文摘Between 1981 and 1994, Nigeria lost 3.7 million hectares of its forests. It is estimated that less than 4% of Nigeria’s rainforest cover is left. Reckless use and abuse of the forest reserves in Nigeria lead to degradation. However, the relationship between forest degradation and climate variability has not been clearly elucidated. This study assesses the trend of forest degradation between 1986, 2002 and 2014 in the study area and also examines the correlation between forest degradation and climate variability using temperature and rainfall parameters.

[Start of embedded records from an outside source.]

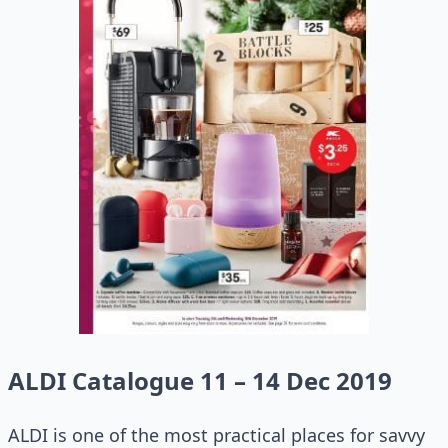
ALDI Catalogue 11 – 14 Dec 2019
ALDI is one of the most practical places for savvy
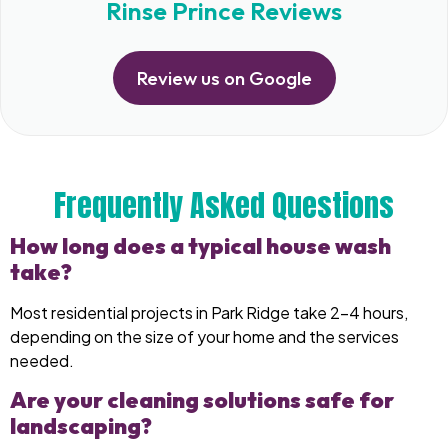
Rinse Prince Reviews
Review us on Google
Frequently Asked Questions
How long does a typical house wash
take?
Most residential projects in Park Ridge take 2–4 hours,
depending on the size of your home and the services
needed.
Are your cleaning solutions safe for
landscaping?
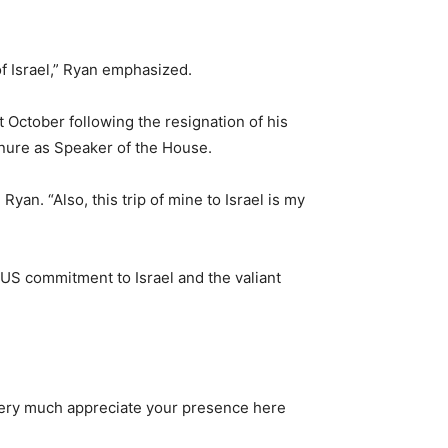
f Israel,” Ryan emphasized.
t October following the resignation of his
enure as Speaker of the House.
yan. “Also, this trip of mine to Israel is my
f US commitment to Israel and the valiant
 very much appreciate your presence here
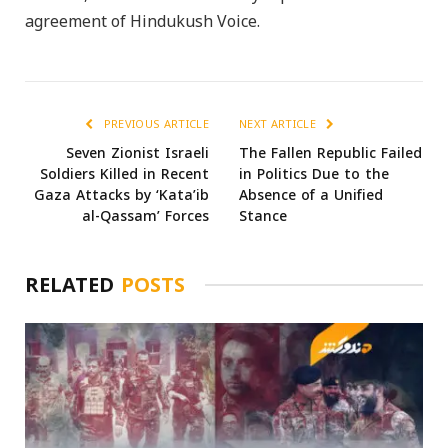
agreement of Hindukush Voice.
PREVIOUS ARTICLE
NEXT ARTICLE
Seven Zionist Israeli
The Fallen Republic Failed
Soldiers Killed in Recent
in Politics Due to the
Gaza Attacks by ‘Kata’ib
Absence of a Unified
al-Qassam’ Forces
Stance
RELATED
POSTS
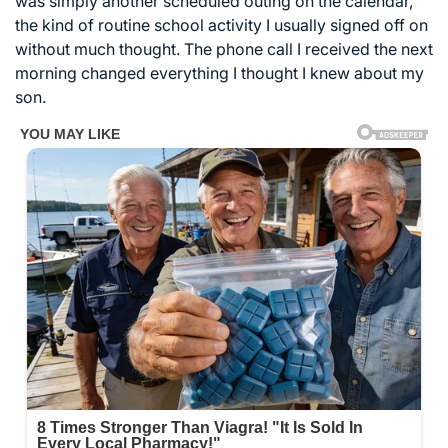
was simply another scheduled outing on the calendar,
the kind of routine school activity I usually signed off on
without much thought. The phone call I received the next
morning changed everything I thought I knew about my
son.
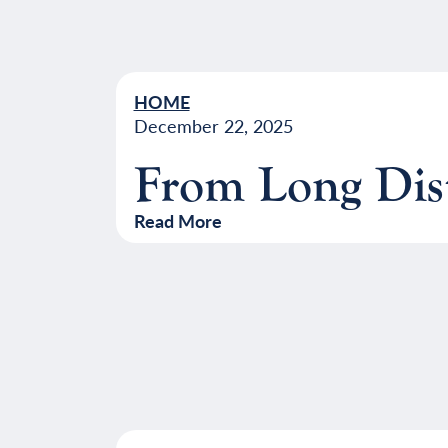
HOME
December 22, 2025
From Long Dist
Read More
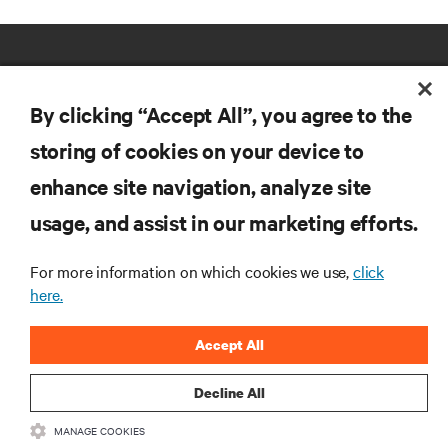
By clicking “Accept All”, you agree to the
storing of cookies on your device to
RESOURCES
enhance site navigation, analyze site
usage, and assist in our marketing efforts.
SUPPORT
For more information on which cookies we use,
click
here.
CORPORATE
Accept All
Decline All
CONNECT WITH US
MANAGE COOKIES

Classification of Landsat images (TM 1986, ETM+ 2002, and OLI 2014) and change analysis using NDVI values of three-timed period were performed to observe forest degradation in the study area. NDVI values were calculated by combining bands 4 (near infrared) and 3 (visible red) for Landsat TM and ETM+ and bands 5 (near infrared) and 4 (visible red) for Landsat OLI using the spatial analysis extension in ArcGIS environment Linear regression statistical analysis was employed to determine the correlation between forest degradation and climate variability. The results show a fluctuation in the trend of forest degradation, while a positive correlation coefficient of 0.58 shows that there is a relationship between forest degradation and temperature and rainfall variability. The study concludes that though there is a positive correlation between forest degradation and climate variability in the study area, the relationship is weak and not strong enough to make generalizations.